Warren Eakin remembered how nervous his son was in the hospital, just before he passed away.
“He could tell his lungs weren’t doing so well,” he said. “He requested they put him on the respirator and sedate him – he felt that bad – and he was out after that. But that Thursday I was with him in his room and kept saying ‘Talk to me.’ They gave him Zane for anxiety but it wasn’t working. The treatments were not working.”
In a Facebook post, his mother said after discussing it with his brothers they all agreed to allow Caleb to become a tissue donor.
“Their response was ‘Of course,’ ” she wrote. “ I love this! I knew his dad would agree even without asking. I’m forever thankful to the family that donated Caleb’s lungs and so grateful that we could make that decision for Caleb to donate.”
Funeral services were October, 26, 2017, at Crestmont Baptist Church in Burleson. He was buried in Tye Cemetery.
Warren Eakin continues to discuss and publish very touching posts regarding his memories of his son.

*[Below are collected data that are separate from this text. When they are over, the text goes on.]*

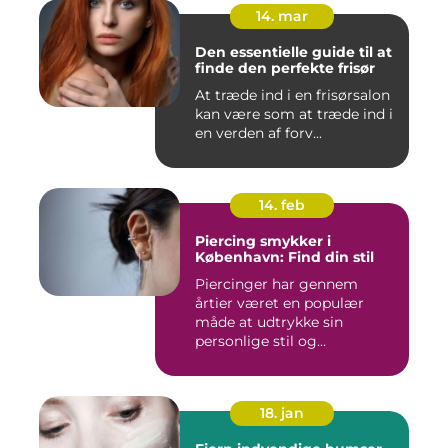
14. mar
Den essentielle guide til at
finde den perfekte frisør
At træde ind i en frisørsalon
kan være som at træde ind i
en verden af forv...
14. feb
Piercing smykker i
København: Find din stil
Piercinger har gennem
årtier været en populær
måde at udtrykke sin
personlige stil og
individualitet...
18. jan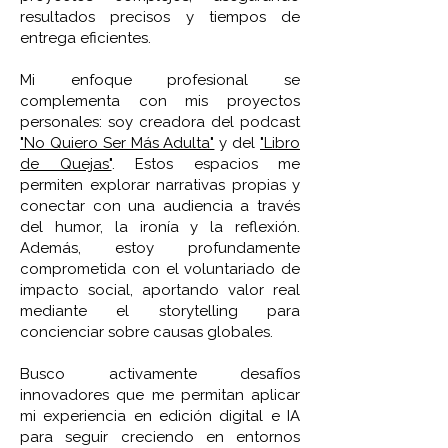
resultados precisos y tiempos de
entrega eficientes.
Mi enfoque profesional se
complementa con mis proyectos
personales: soy creadora del podcast
"No Quiero Ser Más Adulta"
y del
"Libro
de Quejas"
. Estos espacios me
permiten explorar narrativas propias y
conectar con una audiencia a través
del humor, la ironía y la reflexión.
Además, estoy profundamente
comprometida con el voluntariado de
impacto social, aportando valor real
mediante el storytelling para
concienciar sobre causas globales.
Busco activamente desafíos
innovadores que me permitan aplicar
mi experiencia en edición digital e IA
para seguir creciendo en entornos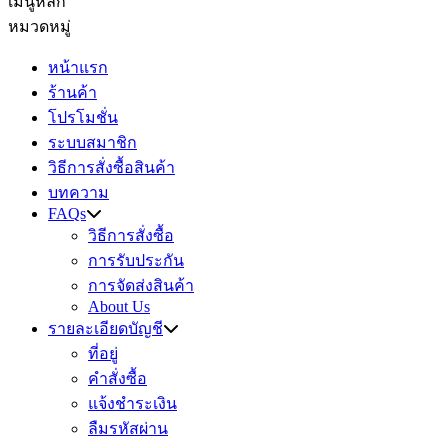
เมนูหลัก
หมวดหมู่
หน้าแรก
ร้านค้า
โปรโมชั่น
ระบบสมาชิก
วิธีการสั่งซื้อสินค้า
บทความ
FAQs
วิธีการสั่งซื้อ
การรับประกัน
การจัดส่งสินค้า
About Us
รายละเอียดบัญชี
ที่อยู่
คำสั่งซื้อ
แจ้งชำระเงิน
ลืมรหัสผ่าน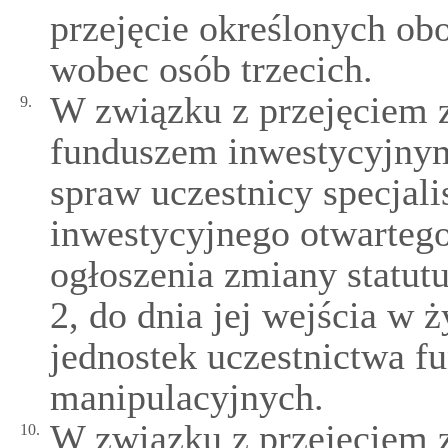
przejęcie określonych ob
wobec osób trzecich.
W związku z przejęciem z
9.
funduszem inwestycyjnym
spraw uczestnicy specjal
inwestycyjnego otwartego
ogłoszenia zmiany statut
2, do dnia jej wejścia w 
jednostek uczestnictwa f
manipulacyjnych.
W związku z przejęciem 
10.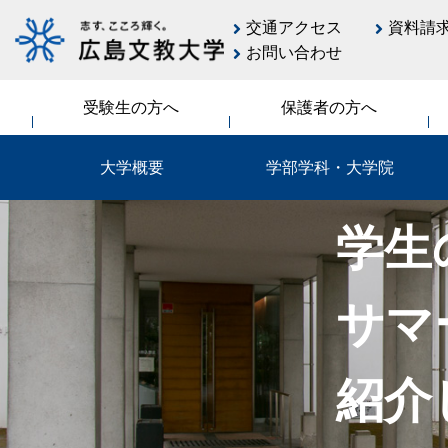
交通アクセス
資料請
お問い合わせ
受験生の方へ
保護者の方へ
大学概要
学部学科・大学院
学生
サマ
紹介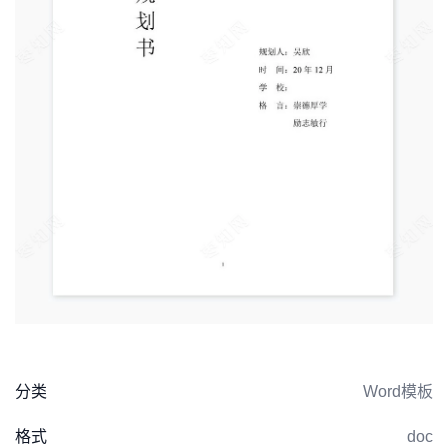
分类
Word模板
格式
doc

• “When he was two, his mother took him to the grocery store. He was in the cart as she was shopping, when he loudly began to say, ‘You’re not my mommy, where’s my mommy? Where’s my mommy?’ The more she tried to shush him, the more he said it. She was so worried the police would be called. Finally, once he got bored of the game, he quit. Now how does a 2-year-old even think to come up with something like that? Rofl, that was our Caleb.”
• “On Easter Sunday when he was 4 or 5, he came out of children’s church. When asked what he learned, he said Jesus went to the grave and came back a rose. ‘You mean he arose?’ No, he insisted his teacher said Jesus came back ‘a rose.’ It took some convincing to get him to understand what ‘arose’ meant.”
• “In 2008, I was a chaperone for a Crestmont youth camp. Both Caleb Eakin and Kyle Eakin went also. One day, I was in the lunch line at the cafeteria. There were about four teenage girls from another church behind me, laughing and talking like girls that age do. Caleb comes strolling by. They immediately start talking and giggling among themselves about how cute he was. Caleb, of course, is oblivious to it all. I don’t think he ever realized how handsome he was.”